Don’t we all wish that there was a magical recipe or an operating manual for managing relationships? We have so many different kinds of relationships and each of them is unique: different foundation, mechanism, and conditionality.
Some relationships are more complicated and baffling such as the ones we have with our colleagues since they are closer to the line between your professional and personal life. In my experience, I had friends who became just my colleagues and colleagues who became my good friends.
There are so many traps in establishing good relationships in professional life: competition, disagreements, conflicts of interests and any other inter-personal, inner-team issues. It is always said that we need to find a balance our personal and professional life, but in practice it is not easy at all.
Why? Let’s start with cultural issues. In my country (Turkey), almost every professional relationship is personal. We tend to work with people like us, people that we can relate to. In general, the qualifications play a secondary role in the decision-making when an employee is hired.
Therefore, we consider every criticism, disagreement and conflict as personal even in professional life. A real life example: If someone provides feedback about the job we are doing, the initial instinct is to take it personal. Before questioning the work, we question the emotions of that person toward us. Or if we have a good relationship with someone we avoid expressing our criticism and dissatisfaction.
It is hard to completely separate your personal and professional life. It is not fun either. If you are more than colleagues at work, it is more likely that you are better motivated and better teammates. It is also perfectly OK if you choose just to stay colleagues. On the other hand; it is a very tricky balance to keep. We need to have awareness about the intersections of personal and professional life and communicate openly.
by Derya Kaya
2 Comments on “Friendship: What to do with it in professional life?”

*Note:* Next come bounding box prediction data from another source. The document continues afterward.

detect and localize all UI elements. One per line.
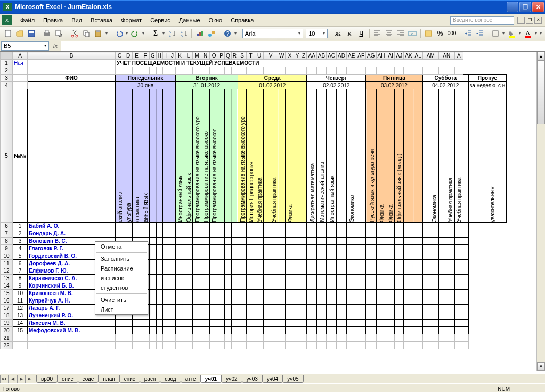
col-header-AB[interactable]: AB xyxy=(316,52,326,60)
name-box[interactable]: B5▾ xyxy=(1,41,49,51)
subject-cell[interactable]: Программирование на языке высоког xyxy=(210,89,218,223)
sheet-tab-вр00[interactable]: вр00 xyxy=(36,375,58,383)
col-header-X[interactable]: X xyxy=(286,52,294,60)
vertical-scrollbar[interactable]: ▲ ▼ xyxy=(536,52,545,371)
italic-button[interactable]: К xyxy=(344,28,355,39)
ctx-clear[interactable]: Очистить xyxy=(95,295,148,305)
date-cell[interactable]: 04.02.2012 xyxy=(422,82,468,89)
sheet-tab-план[interactable]: план xyxy=(98,375,119,383)
subject-cell[interactable]: Программирование на языке высоко xyxy=(201,89,210,223)
fio-header[interactable]: ФИО xyxy=(28,75,116,82)
subject-cell[interactable]: Иностранный язык xyxy=(176,89,184,223)
subject-cell[interactable]: Русский язык и культура речи xyxy=(366,89,376,223)
tab-nav-next[interactable]: ▶ xyxy=(17,375,26,383)
autosum-button[interactable]: Σ xyxy=(150,28,161,39)
col-header-A[interactable]: A xyxy=(454,52,463,60)
col-header-H[interactable]: H xyxy=(156,52,162,60)
subject-cell[interactable]: ультура xyxy=(124,89,133,223)
col-header-L[interactable]: L xyxy=(184,52,193,60)
col-header-AH[interactable]: AH xyxy=(376,52,386,60)
subject-cell[interactable]: Учебная практика xyxy=(438,89,454,223)
col-header-N[interactable]: N xyxy=(201,52,210,60)
ctx-and-list[interactable]: и список xyxy=(95,273,148,283)
menu-вид[interactable]: Вид xyxy=(67,15,86,25)
font-size-combo[interactable]: 10▾ xyxy=(306,29,327,38)
font-name-combo[interactable]: Arial▾ xyxy=(242,29,304,38)
row-header-22[interactable]: 22 xyxy=(1,342,13,349)
col-header-AG[interactable]: AG xyxy=(366,52,376,60)
borders-button[interactable] xyxy=(490,28,501,39)
subject-cell[interactable] xyxy=(225,89,232,223)
row-header-7[interactable]: 7 xyxy=(1,230,13,238)
col-header-Q[interactable]: Q xyxy=(225,52,232,60)
close-button[interactable]: ✕ xyxy=(532,2,544,12)
align-left-button[interactable] xyxy=(372,28,383,39)
chart-button[interactable] xyxy=(194,28,205,39)
help-search-input[interactable]: Введите вопрос xyxy=(450,16,514,24)
col-header-AE[interactable]: AE xyxy=(346,52,356,60)
col-header-AC[interactable]: AC xyxy=(327,52,337,60)
num-header[interactable]: №№ xyxy=(13,89,28,223)
row-header-14[interactable]: 14 xyxy=(1,282,13,290)
subject-cell[interactable] xyxy=(150,89,157,223)
fill-color-dropdown[interactable]: ▾ xyxy=(518,31,522,36)
drawing-button[interactable] xyxy=(206,28,217,39)
row-header-18[interactable]: 18 xyxy=(1,312,13,320)
subject-cell[interactable]: Официальный язык (молд.) xyxy=(395,89,404,223)
row-header-9[interactable]: 9 xyxy=(1,245,13,252)
sheet-tab-спис[interactable]: спис xyxy=(119,375,140,383)
row-header-15[interactable]: 15 xyxy=(1,290,13,297)
nav-link[interactable]: Нач xyxy=(13,60,28,67)
subject-cell[interactable]: Иностранный язык xyxy=(327,89,337,223)
menu-правка[interactable]: Правка xyxy=(39,15,67,25)
decrease-indent-button[interactable] xyxy=(462,28,473,39)
col-header-AF[interactable]: AF xyxy=(356,52,366,60)
col-header-AL[interactable]: AL xyxy=(413,52,422,60)
sheet-tab-уч03[interactable]: уч03 xyxy=(242,375,263,383)
subject-cell[interactable]: Физика xyxy=(376,89,386,223)
menu-окно[interactable]: Окно xyxy=(205,15,227,25)
menu-формат[interactable]: Формат xyxy=(117,15,146,25)
row-header-2[interactable]: 2 xyxy=(1,67,13,75)
increase-indent-button[interactable] xyxy=(474,28,485,39)
col-header-AM[interactable]: AM xyxy=(422,52,438,60)
subject-cell[interactable] xyxy=(218,89,225,223)
day-header[interactable]: Четверг xyxy=(307,75,366,82)
row-header-1[interactable]: 1 xyxy=(1,60,13,67)
sort-desc-button[interactable]: ZA xyxy=(178,28,189,39)
student-name[interactable]: Ляхевич М. В. xyxy=(28,320,116,327)
col-header-A[interactable]: A xyxy=(13,52,28,60)
subject-cell[interactable]: Математический анализ xyxy=(316,89,326,223)
sort-asc-button[interactable]: AZ xyxy=(166,28,177,39)
day-header[interactable]: Суббота xyxy=(422,75,468,82)
print-button[interactable] xyxy=(42,28,53,39)
col-header-R[interactable]: R xyxy=(231,52,238,60)
sheet-tab-уч05[interactable]: уч05 xyxy=(282,375,303,383)
ctx-sheet[interactable]: Лист xyxy=(95,305,148,314)
open-button[interactable] xyxy=(14,28,25,39)
cut-button[interactable] xyxy=(69,28,80,39)
font-color-dropdown[interactable]: ▾ xyxy=(534,31,539,36)
subject-cell[interactable]: Официальный язык xyxy=(184,89,193,223)
redo-dropdown[interactable]: ▾ xyxy=(141,31,145,36)
sheet-tab-уч02[interactable]: уч02 xyxy=(221,375,242,383)
col-header-B[interactable]: B xyxy=(28,52,116,60)
font-color-button[interactable]: A xyxy=(523,28,534,39)
date-cell[interactable]: 31.01.2012 xyxy=(176,82,238,89)
subject-cell[interactable]: Учебная практика xyxy=(264,89,278,223)
subject-cell[interactable]: Экономика xyxy=(346,89,356,223)
sheet-tab-расп[interactable]: расп xyxy=(140,375,161,383)
sheet-tab-свод[interactable]: свод xyxy=(160,375,181,383)
subject-cell[interactable] xyxy=(169,89,176,223)
tab-nav-first[interactable]: ⏮ xyxy=(0,375,9,383)
subject-cell[interactable] xyxy=(300,89,307,223)
col-header-T[interactable]: T xyxy=(247,52,255,60)
subject-cell[interactable]: атематика xyxy=(133,89,141,223)
maximize-button[interactable]: ❐ xyxy=(519,2,531,12)
col-header-AA[interactable]: AA xyxy=(307,52,316,60)
doc-minimize-button[interactable]: _ xyxy=(517,17,525,24)
comma-button[interactable]: 000 xyxy=(446,28,458,39)
subject-cell[interactable] xyxy=(413,89,422,223)
scroll-down-button[interactable]: ▼ xyxy=(537,362,545,371)
align-right-button[interactable] xyxy=(395,28,406,39)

I agree with you Derya, that it is quite a balancing act to effectively manage the intersections between one’s personal and professional life. But I do believe that cultivating friendships in the workplace can be beneficial. Here’s an article to support my point. http://www.forbes.com/sites/dorieclark/2013/05/21/debunking-the-no-friends-at-work-rule-why-friend-friendly-workplaces-are-the-future/
Thanks for sharing your thoughts Derya! I agree with your idea that in case of negative feedback people tend to take it as personal attack. But I just want to add that sometimes people give feedback about their colleague’s work in a way which seems to be directed towards them as a person instead of their work. In the same way when we appreciate our colleagues we tend to appreciate the person rather than his/her work. In both cases I think if a person makes sure that the language of feedback is directed toward the work and not the colleague/person I think it could help both parties.